Closed Quuxplusone closed 10 years ago
Can you provide a preprocessed source that takes too long?
Attached glstate_params.cpp.gz
(383837 bytes, application/x-gzip): Preprocessed source. Build with -O2 -c to repro
The IR in
https://drive.google.com/file/d/0B7iRtublysV6YV9MWGY0bExOWkk/edit?usp=sharing
causes -loop-simplify alone to take more than 5 minutes.
(In reply to comment #3)
> The IR in
> https://drive.google.com/file/d/0B7iRtublysV6YV9MWGY0bExOWkk/edit?usp=sharing
>
>
> causes -loop-simplify alone to take more than 5 minutes.
There is also some interesting pass interactions in here. With -loop-rotate -
jump-threading, jump threading takes 747.5470 seconds, but with just -jump-
threading it takes 5.0183 seconds.
so, the primary cause of slowness (at least for -loop-simplify, and i suspect everything downstream is related) is a function mapping an enum to a string which contains a switch over 3378 integer values, all of them to empty basic blocks which all branch to the same basic block that then has a 3378 value PHI node. This function then gets inlined over 100 times into the body of some other function.
none of this is actually bad, because after the optimizer chews through this, the code becomes quite simple and re-running the optimizers is fast. when inlining, we should be early-pruning the dead code here to limit the explosion of the CFG of the function.
Looking into why this isn't happening.
after more investigation, i think there are probably a few separate bugs here...
first, how we get into this mess: we consider the cost of a 'switch' to have
constant time regardless of how many destinations it has. As a consequence, a
switch over 3378 values, with 3378 empty basic blocks, followed by one phi
node, is accounted as have a cost of 2: 1 for the switch, and 1 for the phi
node. This may seem surprising, but with the new switch lowering magic, we
actually *lower* switches to a constant number of instructions in many cases.
But regardless of how we lower the switch, the result is that functions with
100s of calls to a function with a single such switch can *explode* in the
number of basic blocks. This is somewhere between questionable and bad. Perhaps
if we had a 'select' like instruction to model this without CFG edges it would
be cheaper, but I'm not 100% certain.
There also appear to be N^2 algorithms in the *handling* of these control flows
in at least jump-threading and loop-simplify.
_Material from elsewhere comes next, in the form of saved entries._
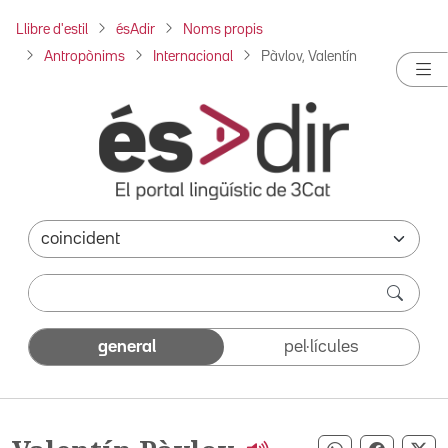
Llibre d'estil
ésAdir
Noms propis
Antropònims
Internacional
Pàvlov, Valentín
general
pel·lícules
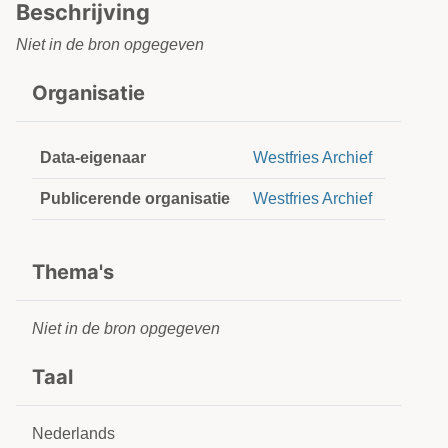
Beschrijving
Niet in de bron opgegeven
Organisatie
Data-eigenaar
Westfries Archief
Publicerende organisatie
Westfries Archief
Thema's
Niet in de bron opgegeven
Taal
Nederlands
Regardless of the former, these
should be fixed.
I'm thinking about instituting a linear cost for switch instructions relative
to how many targets they have, or alternatively a linear cost for a branch
instruction relative to how many predecessors the destination has. Not 100%
sure what the best approach is here, but we clearly need something.
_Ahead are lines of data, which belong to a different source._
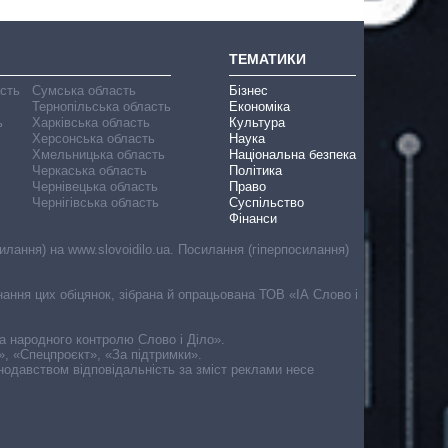
ТЕМАТИКИ
асть
Сумська область
Бізнес
Тернопільська область
Економіка
ь
Харківська область
Культура
Херсонська область
Наука
Хмельницька область
Національна безпека
Черкаська область
Політика
Чернівецька область
Право
Чернігівська область
Суспільство
Фінанси
лання) на www.slovoidilo.ua. Посилання (гіперпосилання)
онання цих обіцянок, зібрана й опрацьована ТОВ «ІА Слово і
ма народного контролю Слово і Діло».
», «Спецпроєкт», «За підтримки».
онодавством відповідальність за зміст реклами несе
We used to not see this because we considered even an unconditional branch to
have cost, which in effect gave linear cost on the size of the switch.
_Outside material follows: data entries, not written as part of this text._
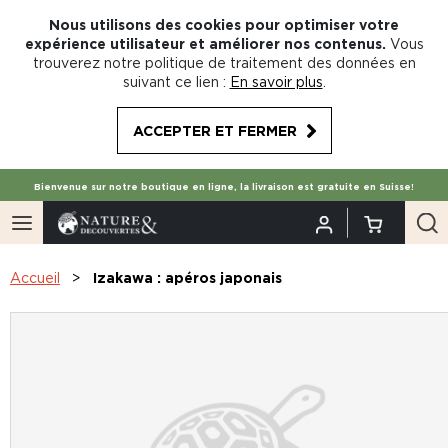
Nous utilisons des cookies pour optimiser votre
expérience utilisateur et améliorer nos contenus.
Vous
trouverez notre politique de traitement des données en
suivant ce lien :
En savoir plus
.
ACCEPTER ET FERMER
Bienvenue sur notre boutique en ligne, la livraison est gratuite en Suisse!
Accueil
Izakawa : apéros japonais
OK, definitely two bugs here.
The first is inlining the huge switch CFGs. I verified that we are now reliably forming lookup tables early in the IR when we can do so reasonably. Given this, there is no reason to allow inlining huge switches. I have a patch to fix this in the inliner and will commit it shortly. That drops the compile time by over 5x for me.
There is still clearly a bug after that with loop simplify. I'll look into that next.
r207403 should significantly improve this, it addresses the inliner problems that were exploding the CFG of one function.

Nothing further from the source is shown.